In “Against Conceptualism: Defending the Poetry of Affect,” Calvin Bedient argues that poets are increasingly suspicious of conventionally lyrical expression and that more and more poets are devoting themselves to methods that involve emotional distancing. For him, the conventional use of affect in poetry is threatened by the existence of conceptual poetry and flarf, and poets should maintain a conventional way of thinking about and using affect in their work. His essay proposes a binary in poetry between thinking and feeling where poetry should operate on the side of feeling. I find several of the basic premises in the essay to be problematic, so I am going to start by backing up several steps, and several million years.
Gardner proceeds to raise and then answer questions such as What is Affect?, What is Lyric?, What is Conceptual Poetry?, and finally What Is Flarf?
In his recent piece, “Against Conceptualism,” Calvin Bedient seeks to “defend the poetry of affect” against the tide of conceptualism. I offer four responses here in nucleo before unfolding them below.
One. Contrary to Bedient’s interpretation, the Oulipo, that prolific group of writers and mathematicians (Ouvroir de la littérature potentielle), has never stood against subjectivity. The group aims to offer an alternative to the idea that poetry is born of divine inspiration, access to the subconscious through automatic writing, or procedures of chance. One benefit of Oulipian methods is that writers can avail themselves of literary forms and don’t have to envision the writing process as a protracted waiting-by-the-telephone for the muse to ring them up.
Two. Critics as well as advocates of conceptual poetry assert that it avoids subjectivity. At first blush it may seem counterintuitive, but both groups are invested in the same nineteenth-century values of artistic making. That is, they claim that the artist is the determining factor for the work of art and, ultimately, its guarantor of significance. My main point is that the arguments for and the backlash against conceptual poetry all re-inscribe the notion of the artist’s controlling consciousness and discerning judgment—in a word, her subjectivity.
Three. Both César Vallejo and M. NourbeSe Philip compose poetry according to formal concepts or constraints, and yet strongly communicate affect. The “lyric I” in Vallejo’s tradition-shattering verse is just as uncertain as the “I” of anti-subjective poetry. A lyric I is not a lyric I is not a lyric I.

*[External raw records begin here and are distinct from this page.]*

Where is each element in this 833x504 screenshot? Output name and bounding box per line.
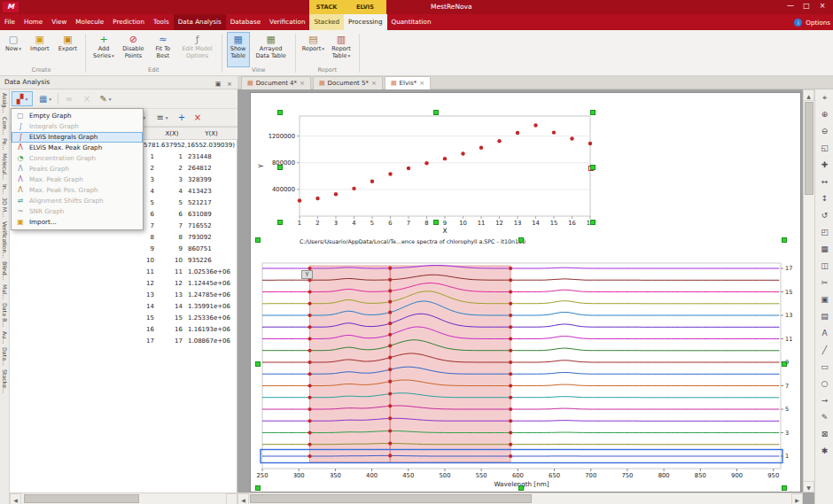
table-row[interactable]: 14141.35991e+06 bbox=[10, 301, 237, 313]
region-marker-point[interactable] bbox=[308, 349, 311, 353]
ribbon-button-report-table[interactable]: ▥Report Table▾ bbox=[328, 32, 354, 67]
region-marker-point[interactable] bbox=[509, 267, 512, 270]
menu-item-elvis-integrals-graph[interactable]: ∫ELViS Integrals Graph bbox=[12, 132, 143, 143]
data-point[interactable] bbox=[352, 187, 355, 190]
scrollbar-thumb[interactable] bbox=[24, 494, 139, 503]
menu-tab-home[interactable]: Home bbox=[19, 14, 47, 30]
region-marker-point[interactable] bbox=[308, 302, 311, 306]
table-row[interactable]: 99860751 bbox=[10, 244, 237, 255]
text-tool-icon[interactable]: A bbox=[815, 325, 833, 342]
region-marker-point[interactable] bbox=[509, 419, 512, 423]
dock-tab-molecul[interactable]: Molecul... bbox=[2, 153, 8, 180]
copy-icon[interactable]: ▣ bbox=[815, 291, 833, 308]
region-marker-point[interactable] bbox=[388, 300, 392, 304]
region-marker-point[interactable] bbox=[509, 314, 512, 317]
dock-tab-data[interactable]: Data... bbox=[2, 347, 8, 366]
data-point[interactable] bbox=[315, 197, 319, 200]
dock-tab-data-b[interactable]: Data B... bbox=[2, 303, 8, 327]
region-marker-point[interactable] bbox=[509, 396, 512, 399]
paste-icon[interactable]: ▤ bbox=[815, 308, 833, 325]
horizontal-scrollbar[interactable]: ◀ ▶ bbox=[237, 492, 803, 504]
selection-handle[interactable] bbox=[277, 220, 283, 225]
panel-horizontal-scrollbar[interactable]: ◀ bbox=[10, 492, 237, 504]
grid-icon[interactable]: ▦ bbox=[815, 241, 833, 258]
region-marker-point[interactable] bbox=[509, 372, 512, 376]
table-row[interactable]: 1010935226 bbox=[10, 255, 237, 267]
charts-svg[interactable]: 4000008000001200000123456789101112131415… bbox=[251, 93, 802, 492]
data-point[interactable] bbox=[461, 151, 464, 155]
scroll-down-button[interactable]: ▼ bbox=[803, 481, 814, 492]
ribbon-button-show-table[interactable]: ▦Show Table bbox=[227, 32, 250, 67]
ribbon-button-new[interactable]: ▢New▾ bbox=[2, 32, 25, 67]
create-graph-button[interactable]: ▞▾ bbox=[12, 91, 33, 106]
arrow-tool-icon[interactable]: → bbox=[815, 392, 833, 409]
dock-tab-in[interactable]: In... bbox=[2, 184, 8, 195]
expand-horizontal-icon[interactable]: ↔ bbox=[815, 174, 833, 190]
line-tool-icon[interactable]: ╱ bbox=[815, 342, 833, 359]
scroll-right-button[interactable] bbox=[226, 493, 237, 504]
region-marker-point[interactable] bbox=[308, 430, 311, 434]
selection-handle[interactable] bbox=[590, 110, 596, 115]
show-table-button[interactable]: ▦▾ bbox=[35, 91, 56, 106]
region-marker-point[interactable] bbox=[308, 361, 311, 364]
menu-item-import[interactable]: ▣Import... bbox=[12, 217, 143, 228]
region-marker-point[interactable] bbox=[308, 454, 311, 458]
selection-handle[interactable] bbox=[518, 237, 524, 243]
dock-tab-verification[interactable]: Verification... bbox=[2, 221, 8, 258]
ribbon-button-report[interactable]: ▤Report▾ bbox=[300, 32, 327, 67]
selection-handle[interactable] bbox=[518, 485, 524, 491]
selection-handle[interactable] bbox=[255, 485, 261, 491]
pan-icon[interactable]: ✚ bbox=[815, 157, 833, 174]
region-marker-point[interactable] bbox=[509, 430, 512, 434]
crosshair-icon[interactable]: ⌖ bbox=[815, 89, 833, 106]
menu-tab-prediction[interactable]: Prediction bbox=[108, 14, 149, 30]
menu-tab-molecule[interactable]: Molecule bbox=[71, 14, 108, 30]
data-point[interactable] bbox=[570, 136, 573, 140]
delete-series-button[interactable]: × bbox=[191, 110, 205, 125]
table-row[interactable]: 17171.08867e+06 bbox=[10, 336, 237, 347]
zoom-in-icon[interactable]: ⊕ bbox=[815, 106, 833, 123]
ribbon-button-fit-to-best[interactable]: ≈Fit To Best bbox=[150, 32, 176, 67]
selection-handle[interactable] bbox=[590, 220, 596, 225]
region-marker-point[interactable] bbox=[388, 368, 392, 371]
edit-graph-button[interactable]: ✎▾ bbox=[95, 91, 116, 106]
close-tab-icon[interactable]: × bbox=[300, 80, 305, 87]
scroll-left-button[interactable]: ◀ bbox=[237, 493, 249, 504]
data-point[interactable] bbox=[497, 139, 501, 143]
maximize-button[interactable]: □ bbox=[799, 2, 814, 10]
selection-handle[interactable] bbox=[590, 165, 596, 170]
data-point[interactable] bbox=[334, 192, 338, 196]
region-marker-point[interactable] bbox=[509, 361, 512, 364]
region-marker-point[interactable] bbox=[509, 290, 512, 293]
region-marker-point[interactable] bbox=[388, 311, 392, 314]
menu-tab-processing[interactable]: Processing bbox=[344, 14, 386, 30]
cut-icon[interactable]: ✂ bbox=[815, 275, 833, 291]
region-marker-point[interactable] bbox=[388, 289, 392, 292]
previous-zoom-icon[interactable]: ↺ bbox=[815, 207, 833, 224]
menu-item-empty-graph[interactable]: ▢Empty Graph bbox=[12, 111, 143, 121]
spectrum-trace[interactable] bbox=[262, 455, 779, 456]
region-marker-point[interactable] bbox=[388, 278, 392, 282]
options-button[interactable]: Options bbox=[806, 19, 830, 27]
selection-handle[interactable] bbox=[277, 165, 283, 170]
source-path-caption[interactable]: C:/Users/Usuario/AppData/Local/Te...ence… bbox=[300, 238, 525, 244]
scroll-right-button[interactable]: ▶ bbox=[791, 493, 803, 504]
selection-handle[interactable] bbox=[433, 220, 439, 225]
data-point[interactable] bbox=[552, 130, 556, 134]
region-marker-point[interactable] bbox=[308, 337, 311, 340]
close-tab-icon[interactable]: × bbox=[371, 80, 377, 87]
region-marker-point[interactable] bbox=[388, 429, 392, 432]
add-series-button[interactable]: + bbox=[175, 110, 189, 125]
table-row[interactable]: 12121.12445e+06 bbox=[10, 278, 237, 290]
zoom-region-icon[interactable]: ◱ bbox=[815, 140, 833, 157]
region-marker-point[interactable] bbox=[308, 325, 311, 329]
document-tab-document-5[interactable]: ▤Document 5*× bbox=[313, 76, 383, 89]
data-point[interactable] bbox=[298, 198, 301, 202]
region-marker-point[interactable] bbox=[388, 380, 392, 384]
region-marker-point[interactable] bbox=[509, 454, 512, 458]
series-list-button[interactable]: ≡▾ bbox=[152, 110, 173, 125]
region-marker-point[interactable] bbox=[308, 290, 311, 293]
region-marker-point[interactable] bbox=[509, 384, 512, 387]
pages-icon[interactable]: ◫ bbox=[815, 258, 833, 275]
region-marker-point[interactable] bbox=[308, 384, 311, 387]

Four. An alternative to conceptual or “uncreative writing” can be found in a cannibalistic logic of poetic displacement. Certain poets throughout the Americas—writing in English, Spanish, and Portuguese—are working against ideas of literary primacy (whereby an original with great cultural capital is followed by weaker copies). Instead, they are cultivating compositional procedures based in radical mixing. They provocatively rethink socio-political power dynamics and the race-based oppression that language is enmeshed with as they cut up and resituate texts, play with mistaken identities, and employ the cannibal as a figure of resistance to the colonial matrix of power.